We have been invited to what is described as "McDonald's FA coaching master class with Sven", which rather suggested the presence of the great man out there, breaking sweat along with you. In truth, few football coaches have a real penchant for media interrogation. Eriksson is not alone in that. Yet while the majority of his peers claim that their only desire is "being out on the training pitch with their players", the England coach appears to have no great fondness for being a paid-up member of the tracksuited, woolly-hatted brigade either.
He makes no attempt to counter this commonly held assumption, turning up in a suit and maintaining an amused, watching brief from the sidelines as we attempt - with the assistance of Alan Brown, the grass-roots coach of the year, and others among the game's 8,000 new community coaches who have come through a scheme supported by McDonald's, the FA's official community partner - to display skills that had never been fully developed, or in some cases never existed.
But will anybody really care about his coaching methods if he succeeds where no one has since Sir Alf Ramsey? Unlikely.
Eriksson is in the fortunate position of being able to name now his starting 11, not-withstanding injuries, loss of form and the usual quandaries over formations.

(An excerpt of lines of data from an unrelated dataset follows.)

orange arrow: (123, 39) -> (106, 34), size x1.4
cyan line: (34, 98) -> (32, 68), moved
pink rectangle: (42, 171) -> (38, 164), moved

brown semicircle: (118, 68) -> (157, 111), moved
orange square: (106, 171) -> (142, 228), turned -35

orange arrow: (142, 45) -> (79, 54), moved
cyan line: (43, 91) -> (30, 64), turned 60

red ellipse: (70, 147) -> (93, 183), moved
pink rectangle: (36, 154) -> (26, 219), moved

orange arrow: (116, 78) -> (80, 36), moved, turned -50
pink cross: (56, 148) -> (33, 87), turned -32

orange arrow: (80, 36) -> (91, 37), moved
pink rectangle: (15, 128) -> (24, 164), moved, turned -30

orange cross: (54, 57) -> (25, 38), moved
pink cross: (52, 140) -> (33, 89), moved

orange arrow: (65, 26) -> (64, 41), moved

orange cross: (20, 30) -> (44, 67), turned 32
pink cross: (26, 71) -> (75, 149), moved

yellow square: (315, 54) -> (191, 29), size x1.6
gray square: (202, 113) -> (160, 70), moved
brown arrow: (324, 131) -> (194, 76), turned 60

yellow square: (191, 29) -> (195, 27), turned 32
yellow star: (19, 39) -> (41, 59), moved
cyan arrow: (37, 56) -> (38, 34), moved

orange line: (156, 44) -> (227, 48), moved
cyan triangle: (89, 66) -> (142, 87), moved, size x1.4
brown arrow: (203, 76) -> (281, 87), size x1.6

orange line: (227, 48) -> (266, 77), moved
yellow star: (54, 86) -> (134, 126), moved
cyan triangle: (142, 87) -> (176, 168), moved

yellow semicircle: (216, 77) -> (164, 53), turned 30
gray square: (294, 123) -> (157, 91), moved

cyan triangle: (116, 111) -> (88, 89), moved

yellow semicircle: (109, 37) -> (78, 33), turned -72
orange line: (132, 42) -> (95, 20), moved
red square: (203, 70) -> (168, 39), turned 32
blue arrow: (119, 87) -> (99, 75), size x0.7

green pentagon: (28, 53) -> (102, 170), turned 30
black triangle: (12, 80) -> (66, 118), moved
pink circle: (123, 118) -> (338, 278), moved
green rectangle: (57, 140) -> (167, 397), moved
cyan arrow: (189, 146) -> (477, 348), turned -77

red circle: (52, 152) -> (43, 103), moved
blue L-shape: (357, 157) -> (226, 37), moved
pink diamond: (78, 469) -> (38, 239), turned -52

The Swede is asked whether, in the friendly against Denmark in Copenhagen a week on Wednesday, he will experiment with squad players or use the match as an opportunity to hone a settled side, with the qualifiers (starting with Wales on 3 September) in mind.
"The ideal situation would be to play the first team - the team I want to play against Wales - and give them at least 45 minutes," he says.
Though there remains an open invitation for the support cast, the likes of Michael Carrick and Chelsea's new recruit Shaun Wright-Phillips, to enhance their claims, Eriksson emphasises that he will not be easily persuaded. "He's a great player, he's young and can still improve," he says of Carrick when it is suggested that he would make a natural replacement, as a holding midfielder, for Nicky Butt. "But if Lampard and Gerrard are fit, I have no intention of moving them out of the team."
Which tends to confirm, if there were any lingering doubts, that he will fit the player to a role, not the converse. All very well, assuming those individuals are fit and in form. Or, to put it another way, assuming that the England coach has learnt the lesson yielded by his erroneous perseverance with his captain in Japan three years ago.